In-plane vibration modal analysis of heavy-loaded radial tire with a larger flat ratio

Abstract

Experimental modal analysis, dynamic modeling and parameter identification is employed to investigate the in-plane vibration modal characteristic of a heavy-loaded radial tire with a larger flat ratio. In-plane vibration characteristic of heavy-loaded radial tire is modeled as flexible beam on modified elastic foundation model and flexible tread and distributed sidewall are respectively modeled as the Euler beam and distributed mass element with sectional stiffness. Analytic relationship between the modal resonant frequency and the structural parameters is solved and derived with modal expansion method. The in-plane coupling modal between the flexible tread and sidewall is investigated experimentally.
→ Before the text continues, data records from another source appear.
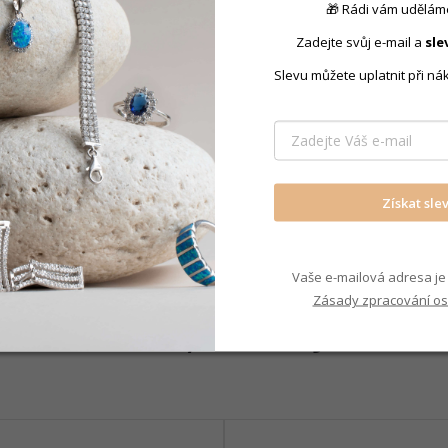
🎁 Rádi vám uděláme
Produkt nal
Zadejte svůj e-mail a
sle
Dárkové kr
Slevu můžete uplatnit při ná
Získat sle
Vaše e-mailová adresa je 
Zásady zpracování os
Mohlo by Vás zajímat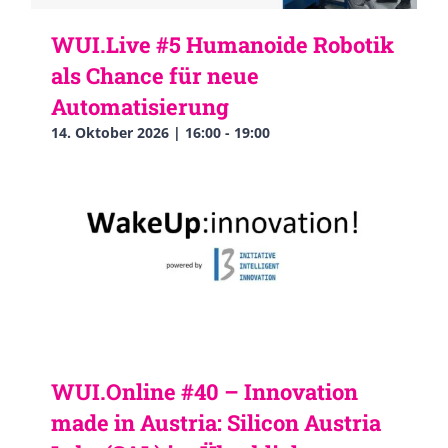
WUI.Live #5 Humanoide Robotik
als Chance für neue
Automatisierung
14. Oktober 2026 | 16:00
-
19:00
WUI.Online #40 – Innovation
made in Austria: Silicon Austria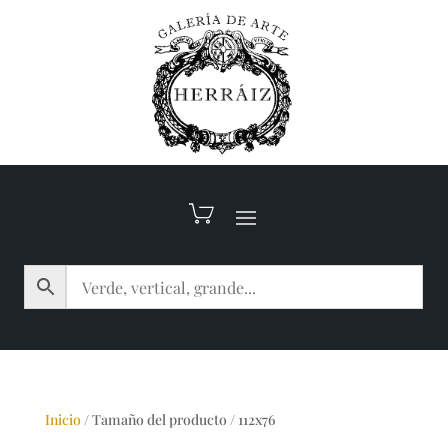
Inicio
/
Tamaño del producto
/
112x76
The unknown structural parameters are identified by the genetic algorithm based on the experimental and analytical modal parameter. The higher order modal frequency is predicted with the identified structural parameters and the influence of structural parameters on the modal parameters is compared. Experimental and theoretical result shows that: the experimental modal analysis and theoretical modeling method with the coupling feature of flexible tread, distributed sidewall and rim can accurately characterize the in-plane vibration feature of heavy-loaded radial tire within the frequency band of 300 Hz, compared with the method which only considers the flexible feature of tread and is limited to 180 Hz.